United Methodist Church

Fault lines are developing in the United Methodist Church following a recommendation by the Council of Bishops in May to adopt the One Church Plan at a special General Conference to be held in February in St. Louis.

The conference was called by bishops to help the denomination stay as unified as possible despite decades-old division over how accepting to be of homosexuality. But it looks like the lofty goal may be unraveling.

The One Church Plan will effectively give individual churches the right to decide whether they will perform same-sex marriages and ordain LGBT people as clergy. It would remove the denomination-wide position against homosexual acts and gay marriage.
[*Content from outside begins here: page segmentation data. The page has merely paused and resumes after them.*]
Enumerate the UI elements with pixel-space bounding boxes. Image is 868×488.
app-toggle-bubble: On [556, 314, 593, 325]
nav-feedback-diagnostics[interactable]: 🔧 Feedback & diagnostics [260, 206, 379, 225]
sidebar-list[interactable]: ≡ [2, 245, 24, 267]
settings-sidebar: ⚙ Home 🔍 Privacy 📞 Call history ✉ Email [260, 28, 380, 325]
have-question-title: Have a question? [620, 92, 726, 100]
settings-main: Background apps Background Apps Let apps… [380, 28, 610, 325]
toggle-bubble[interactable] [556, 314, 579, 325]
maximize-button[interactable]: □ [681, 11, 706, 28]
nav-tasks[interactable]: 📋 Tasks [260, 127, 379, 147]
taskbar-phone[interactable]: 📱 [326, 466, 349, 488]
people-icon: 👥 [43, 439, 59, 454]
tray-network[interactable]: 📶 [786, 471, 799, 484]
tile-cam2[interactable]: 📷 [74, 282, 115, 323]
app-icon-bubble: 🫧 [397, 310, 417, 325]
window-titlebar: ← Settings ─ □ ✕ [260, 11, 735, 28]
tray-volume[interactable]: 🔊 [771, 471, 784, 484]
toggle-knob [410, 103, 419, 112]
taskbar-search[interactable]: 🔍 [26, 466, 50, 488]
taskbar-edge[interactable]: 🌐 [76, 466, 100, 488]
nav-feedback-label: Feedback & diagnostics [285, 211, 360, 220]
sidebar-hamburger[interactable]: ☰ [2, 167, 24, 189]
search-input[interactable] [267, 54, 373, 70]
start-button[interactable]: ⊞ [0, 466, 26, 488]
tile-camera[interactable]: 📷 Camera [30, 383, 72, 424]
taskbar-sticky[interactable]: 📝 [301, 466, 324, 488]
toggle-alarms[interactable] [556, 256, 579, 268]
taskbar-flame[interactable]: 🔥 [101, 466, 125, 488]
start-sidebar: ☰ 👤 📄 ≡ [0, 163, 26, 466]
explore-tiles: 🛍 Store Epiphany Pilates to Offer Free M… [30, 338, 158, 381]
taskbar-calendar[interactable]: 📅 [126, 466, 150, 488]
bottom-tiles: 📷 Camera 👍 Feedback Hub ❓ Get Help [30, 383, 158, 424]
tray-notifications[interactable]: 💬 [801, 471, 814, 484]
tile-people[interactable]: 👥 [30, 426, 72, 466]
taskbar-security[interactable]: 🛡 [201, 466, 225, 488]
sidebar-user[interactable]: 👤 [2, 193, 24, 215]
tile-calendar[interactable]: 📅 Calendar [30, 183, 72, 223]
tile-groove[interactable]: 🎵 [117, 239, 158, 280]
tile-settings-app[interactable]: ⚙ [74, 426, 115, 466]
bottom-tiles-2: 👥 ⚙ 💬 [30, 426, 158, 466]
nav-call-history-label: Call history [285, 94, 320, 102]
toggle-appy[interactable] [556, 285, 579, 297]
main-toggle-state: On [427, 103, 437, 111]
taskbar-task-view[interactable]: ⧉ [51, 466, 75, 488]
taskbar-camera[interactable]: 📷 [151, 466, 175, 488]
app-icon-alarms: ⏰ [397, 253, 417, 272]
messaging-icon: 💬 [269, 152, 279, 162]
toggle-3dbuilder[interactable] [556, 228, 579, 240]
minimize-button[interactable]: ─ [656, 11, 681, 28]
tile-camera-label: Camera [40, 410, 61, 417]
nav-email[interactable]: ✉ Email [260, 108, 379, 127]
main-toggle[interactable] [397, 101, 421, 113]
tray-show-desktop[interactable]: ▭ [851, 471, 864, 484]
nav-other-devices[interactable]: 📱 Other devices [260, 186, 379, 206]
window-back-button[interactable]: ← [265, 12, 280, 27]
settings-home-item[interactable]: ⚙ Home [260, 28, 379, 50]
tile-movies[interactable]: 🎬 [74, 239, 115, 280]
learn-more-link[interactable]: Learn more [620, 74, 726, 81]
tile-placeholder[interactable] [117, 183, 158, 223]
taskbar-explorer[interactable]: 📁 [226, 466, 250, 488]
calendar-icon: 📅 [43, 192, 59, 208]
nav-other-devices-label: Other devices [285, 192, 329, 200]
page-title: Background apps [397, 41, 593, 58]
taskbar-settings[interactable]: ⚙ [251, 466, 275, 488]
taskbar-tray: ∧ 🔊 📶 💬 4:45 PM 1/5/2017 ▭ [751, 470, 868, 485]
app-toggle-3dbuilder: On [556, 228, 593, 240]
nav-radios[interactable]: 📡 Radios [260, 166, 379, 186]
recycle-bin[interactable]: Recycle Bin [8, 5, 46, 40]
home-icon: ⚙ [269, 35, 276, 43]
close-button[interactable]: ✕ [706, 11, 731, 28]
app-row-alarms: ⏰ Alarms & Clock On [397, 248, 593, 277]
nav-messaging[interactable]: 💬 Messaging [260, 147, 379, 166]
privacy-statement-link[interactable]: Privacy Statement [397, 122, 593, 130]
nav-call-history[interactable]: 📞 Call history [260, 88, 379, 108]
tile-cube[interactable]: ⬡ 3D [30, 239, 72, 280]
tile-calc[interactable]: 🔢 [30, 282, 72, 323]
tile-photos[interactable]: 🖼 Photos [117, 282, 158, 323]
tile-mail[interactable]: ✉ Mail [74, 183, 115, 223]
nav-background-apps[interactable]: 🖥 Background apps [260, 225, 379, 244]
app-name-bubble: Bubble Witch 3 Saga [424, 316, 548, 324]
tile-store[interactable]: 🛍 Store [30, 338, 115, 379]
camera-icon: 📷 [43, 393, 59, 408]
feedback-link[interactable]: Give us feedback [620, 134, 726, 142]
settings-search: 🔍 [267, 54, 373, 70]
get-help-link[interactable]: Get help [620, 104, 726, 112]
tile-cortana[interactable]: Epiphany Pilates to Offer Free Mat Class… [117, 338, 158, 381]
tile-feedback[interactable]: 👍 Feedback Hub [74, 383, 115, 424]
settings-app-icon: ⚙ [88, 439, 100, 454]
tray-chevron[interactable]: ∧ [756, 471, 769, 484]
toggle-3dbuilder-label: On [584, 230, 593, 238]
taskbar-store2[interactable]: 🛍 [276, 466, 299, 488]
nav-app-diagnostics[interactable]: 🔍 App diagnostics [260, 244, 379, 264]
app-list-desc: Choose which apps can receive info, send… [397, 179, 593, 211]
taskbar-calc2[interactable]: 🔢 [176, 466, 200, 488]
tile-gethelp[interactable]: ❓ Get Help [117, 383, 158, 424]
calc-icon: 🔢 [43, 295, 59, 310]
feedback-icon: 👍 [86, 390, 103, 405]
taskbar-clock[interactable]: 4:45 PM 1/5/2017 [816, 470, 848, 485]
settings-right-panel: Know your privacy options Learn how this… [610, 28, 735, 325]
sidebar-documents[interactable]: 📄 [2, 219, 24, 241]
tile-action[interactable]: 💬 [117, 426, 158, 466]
Earlier this week the United Methodist Church’s Latino-Hispanic caucus (MARCHA) endorsed the plan at its annual assembly. Any pastor, lay leader, member, youth or staff from the United Methodist Church or the Puerto Rican Methodist Church can be a member of MARCHA.

The Reverend Eunice Vega, one of the two delegates to sponsor the resolution, argued that the One Church Plan was the best option because it allowed for “the coexistence of different theological positions.”

She also maintained that not accepting same-sex marriage and homosexual acts would mean stances against racism, exclusion, inequality, sexism and other expressions of injustices within the church “would probably disappear with the adoption of any of the other two models.”

The Rev. Rosita Mayorga spoke against the resolution, arguing that if the One Church Plan were passed, the result would lead to many theologically conservative churches leaving the denomination.

Many of those departing churches could come from Africa. Also this month, speakers at a gathering of the Africa Initiative offered support for the Traditional Plan.

United Methodist Church Also Considering Traditional Plan

The Traditional Plan calls for retaining the church ban on ordination of “self-avowed practicing homosexuals,” as well as the prohibitions on clergy officiating same-sex weddings or churches hosting them. It would retain the church’s official position that the practice of homosexuality is incompatible with Christian teaching.

In addition, the Traditional Plan would call for greater enforcement of those restrictions including pushing out congregations and conferences into their own Methodist affiliations outside of the UMC if they won’t pledge to abide by church rules on homosexuality.

The Rev. Keith Boyette, president of the Wesleyan Covenant Association, was among the speakers.

“If The United Methodist Church decides not to follow Jesus Christ by adopting any plan other than the Traditional Plan, we the members of the Wesleyan Covenant Association will follow Jesus Christ,” Boyette told the Africa Initiative gathering.

Filipino Methodists discussed the options at a meeting in late July.